**Records from a data collection:**
□ □ □ □ □ □ □

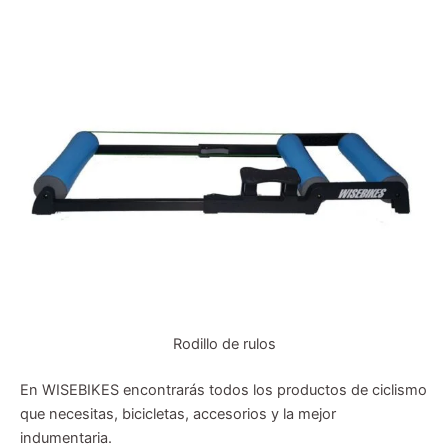
Rodillo de rulos
En WISEBIKES encontrarás todos los productos de ciclismo
que necesitas, bicicletas, accesorios y la mejor
indumentaria.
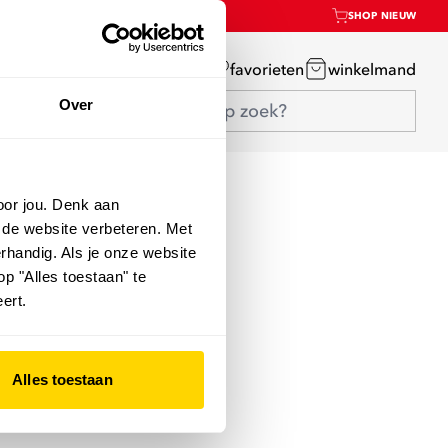
SHOP NIEUW
mijn account
favorieten
winkelmand
Over
oor jou. Denk aan
 de website verbeteren. Met
rhandig. Als je onze website
op "Alles toestaan" te
ert.
Alles toestaan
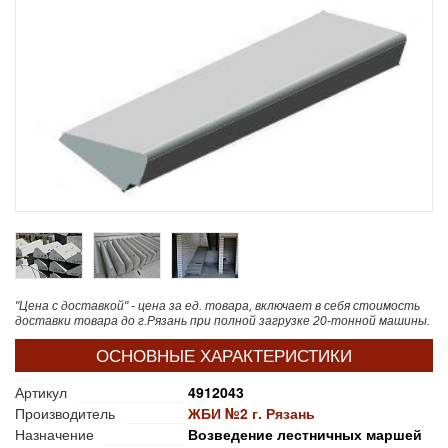
"Цена с доставкой" - цена за ед. товара, включает в себя стоимость
доставки товара до г.Рязань при полной загрузке 20-тонной машины.
ОСНОВНЫЕ ХАРАКТЕРИСТИКИ
Артикул
4912043
Производитель
ЖБИ №2 г. Рязань
Назначение
Возведение лестничных маршей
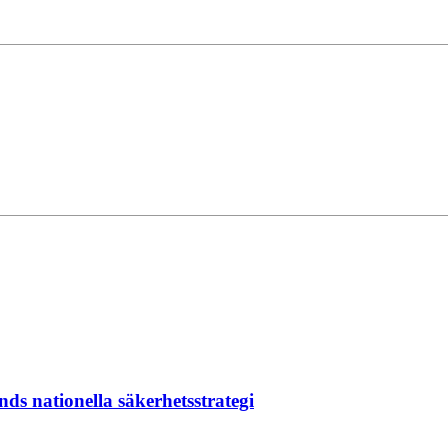
ands nationella säkerhetsstrategi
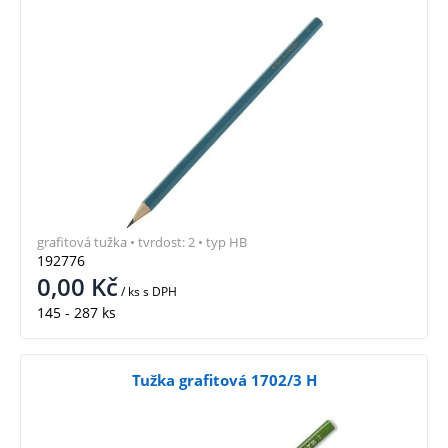
grafitová tužka • tvrdost: 2 • typ HB
192776
0,00
Kč
/ ks
s DPH
145 - 287 ks
Tužka grafitová 1702/3 H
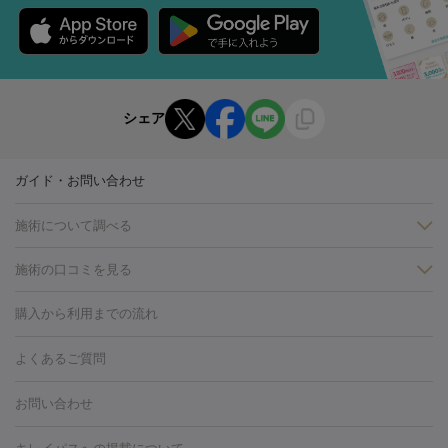
シェア
ガイド・お問い合わせ
施術について調べる
施術の口コミを見る
美白
白玉点滴・白玉注射
高濃度ビタミンC点滴
美容内服
フォトフェイシャルM22
フラクショナルレーザー
レーザートーニ
購入から利用までの流れ
ング
ケミカルピーリング
プラセンタ注射
イオン導入
しみ・そばかす・肝斑
よくあるご質問
HIFU（ハイフ）
白玉点滴・白玉注射
高濃度ビタミンC点滴
フォトフェイシャル
レーザートーニング
ピコレーザートーニン
糸リフト
ボトックス
ボツリヌストキシン
エレクトロポレー
グ
フォトシルクプラス
美容内服
お問い合わせ
ション
ダーマペン
ピコフラクショナルレーザー
ピコレーザー
トーニング
ハイドラフェイシャル
マッサージピール
脂肪溶解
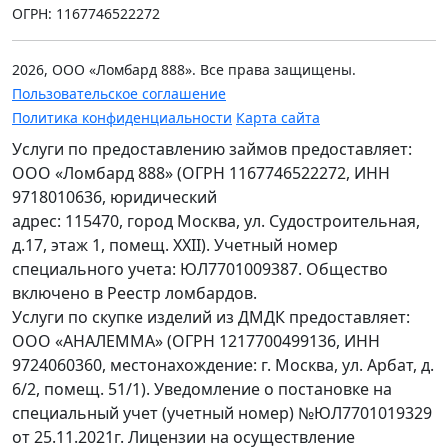
ОГРН: 1167746522272
2026, ООО «Ломбард 888». Все права защищены.
Пользовательское соглашение
Политика конфиденциальности
Карта сайта
Услуги по предоставлению займов предоставляет:
ООО «Ломбард 888» (ОГРН 1167746522272, ИНН
9718010636, юридический
адрес: 115470, город Москва, ул. Судостроительная,
д.17, этаж 1, помещ. XXII). Учетный номер
специального учета: ЮЛ7701009387. Общество
включено в Реестр ломбардов.
Услуги по скупке изделий из ДМДК предоставляет:
ООО «АНАЛЕММА» (ОГРН 1217700499136, ИНН
9724060360, местонахождение: г. Москва, ул. Арбат, д.
6/2, помещ. 51/1). Уведомление о постановке на
специальный учет (учетный номер) №ЮЛ7701019329
от 25.11.2021г. Лицензии на осуществление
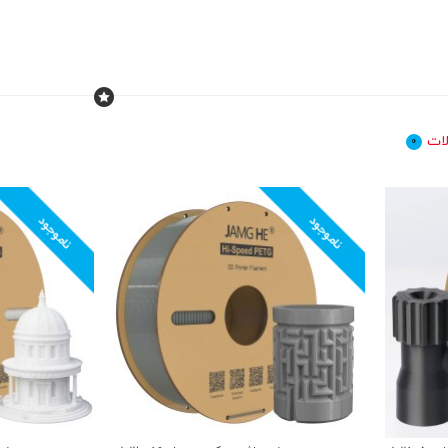
ات
0
ناموجود
ناموجود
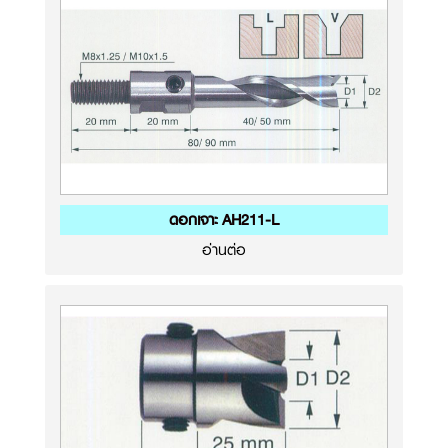
ดอกเจาะ AH211-L
อ่านต่อ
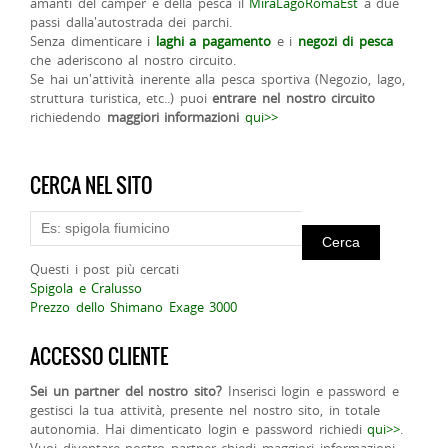
amanti del camper e della pesca il
MiraLagoRomaEst
a due
passi dalla'autostrada dei parchi.
Senza dimenticare i
laghi a pagamento
e i
negozi di pesca
che aderiscono al nostro circuito.
Se hai un'attività inerente alla pesca sportiva (Negozio, lago,
struttura turistica, etc..) puoi
entrare nel nostro circuito
richiedendo
maggiori informazioni
qui>>
CERCA NEL SITO
Questi i post più cercati
Spigola e Cralusso
Prezzo dello Shimano Exage 3000
ACCESSO CLIENTE
Sei un partner del nostro sito?
Inserisci login e password e
gestisci la tua attività, presente nel nostro sito, in totale
autonomia. Hai dimenticato login e password richiedi
qui>>
.
Vuoi diventare nostro partner chiedi maggiori informazioni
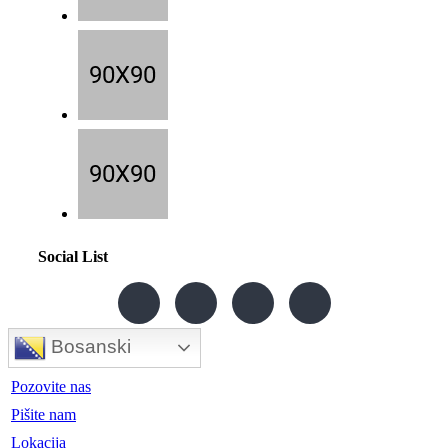
Social List
Bosanski
Pozovite nas
Pišite nam
Lokacija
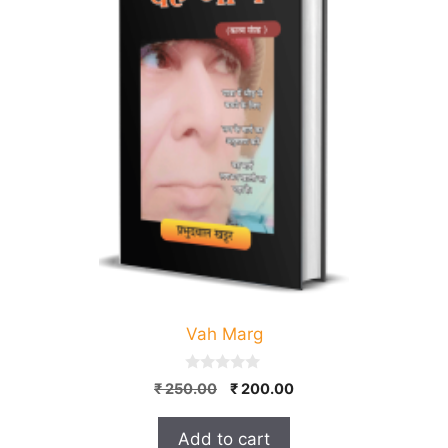
Vah Marg
0
Original
Current
₹
250.00
₹
200.00
o
price
price
u
t
was:
is:
Add to cart
o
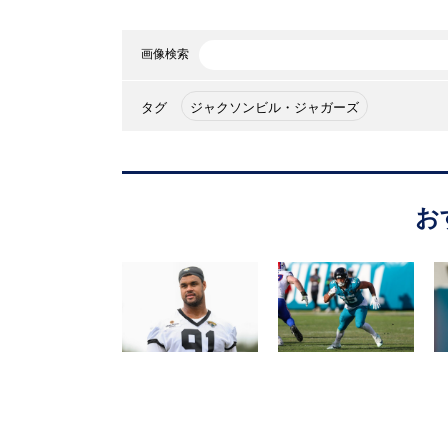
画像検索
タグ
ジャクソンビル・ジャガーズ
お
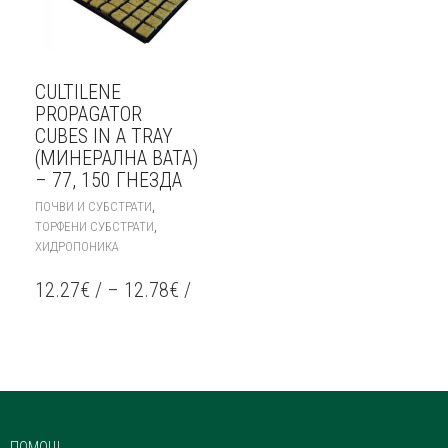
CULTILENE
PROPAGATOR
CUBES IN A TRAY
(МИНЕРАЛНА ВАТА)
– 77, 150 ГНЕЗДА
THIS
,
ПОЧВИ И СУБСТРАТИ
PRODUCT
,
ТОРФЕНИ СУБСТРАТИ
HAS
ХИДРОПОНИКА
MULTIPLE
VARIANTS.
12.27
€
/
–
12.78
€
/
THE
OPTIONS
MAY
BE
CHOSEN
ON
THE
PRODUCT
ПОМОЩ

□ □ □ □ □ □ □

**TASK INSTRUCTIONS:**
Leaving out any images, restate every record word for word.

**SOLUTION TO THIS TASK:**
Rodillo de rulos
En WISEBIKES encontrarás todos los productos de ciclismo
que necesitas, bicicletas, accesorios y la mejor
indumentaria.
SHOP NIEUW
mijn account
favorieten
winkelmand
Over
oor jou. Denk aan
 de website verbeteren. Met
rhandig. Als je onze website
op "Alles toestaan" te
ert.
Alles toestaan
"Цена с доставкой" - цена за ед. товара, включает в себя стоимость
доставки товара до г.Рязань при полной загрузке 20-тонной машины.
ОСНОВНЫЕ ХАРАКТЕРИСТИКИ
Артикул
4912043
Производитель
ЖБИ №2 г. Рязань
Назначение
Возведение лестничных маршей
ands nationella säkerhetsstrategi
grafitová tužka • tvrdost: 2 • typ HB
192776
0,00
Kč
/ ks
s DPH
145 - 287 ks
Tužka grafitová 1702/3 H
シェア
ガイド・お問い合わせ
施術について調べる
施術の口コミを見る
美白
白玉点滴・白玉注射
高濃度ビタミンC点滴
美容内服
フォトフェイシャルM22
フラクショナルレーザー
レーザートーニ
購入から利用までの流れ
ング
ケミカルピーリング
プラセンタ注射
イオン導入
しみ・そばかす・肝斑
よくあるご質問
HIFU（ハイフ）
白玉点滴・白玉注射
高濃度ビタミンC点滴
フォトフェイシャル
レーザートーニング
ピコレーザートーニン
糸リフト
ボトックス
ボツリヌストキシン
エレクトロポレー
グ
フォトシルクプラス
美容内服
お問い合わせ
ション
ダーマペン
ピコフラクショナルレーザー
ピコレーザー
トーニング
ハイドラフェイシャル
マッサージピール
脂肪溶解
ОГРН: 1167746522272
2026, ООО «Ломбард 888». Все права защищены.
Пользовательское соглашение
Политика конфиденциальности
Карта сайта
Услуги по предоставлению займов предоставляет:
ООО «Ломбард 888» (ОГРН 1167746522272, ИНН
9718010636, юридический
адрес: 115470, город Москва, ул. Судостроительная,
д.17, этаж 1, помещ. XXII). Учетный номер
специального учета: ЮЛ7701009387. Общество
включено в Реестр ломбардов.
Услуги по скупке изделий из ДМДК предоставляет:
ООО «АНАЛЕММА» (ОГРН 1217700499136, ИНН
9724060360, местонахождение: г. Москва, ул. Арбат, д.
6/2, помещ. 51/1). Уведомление о постановке на
специальный учет (учетный номер) №ЮЛ7701019329
от 25.11.2021г. Лицензии на осуществление
ات
0
ناموجود
ناموجود
ดอกเจาะ AH211-L
อ่านต่อ
amanti del camper e della pesca il
MiraLagoRomaEst
a due
passi dalla'autostrada dei parchi.
Senza dimenticare i
laghi a pagamento
e i
negozi di pesca
che aderiscono al nostro circuito.
Se hai un'attività inerente alla pesca sportiva (Negozio, lago,
struttura turistica, etc..) puoi
entrare nel nostro circuito
richiedendo
maggiori informazioni
qui>>
CERCA NEL SITO
Questi i post più cercati
Spigola e Cralusso
Prezzo dello Shimano Exage 3000
ACCESSO CLIENTE
Sei un partner del nostro sito?
Inserisci login e password e
gestisci la tua attività, presente nel nostro sito, in totale
autonomia. Hai dimenticato login e password richiedi
qui>>
.
Vuoi diventare nostro partner chiedi maggiori informazioni
Social List
Bosanski
Pozovite nas
Pišite nam
Lokacija
Vah Marg
0
Original
Current
₹
250.00
₹
200.00
o
price
price
u
t
was:
is:
Add to cart
o
画像検索
タグ
ジャクソンビル・ジャガーズ
お
CULTILENE
PROPAGATOR
CUBES IN A TRAY
(МИНЕРАЛНА ВАТА)
– 77, 150 ГНЕЗДА
THIS
,
ПОЧВИ И СУБСТРАТИ
PRODUCT
,
ТОРФЕНИ СУБСТРАТИ
HAS
ХИДРОПОНИКА
MULTIPLE
VARIANTS.
12.27
€
/
–
12.78
€
/
THE
OPTIONS
MAY
BE
CHOSEN
ON
THE
PRODUCT
ПОМОЩ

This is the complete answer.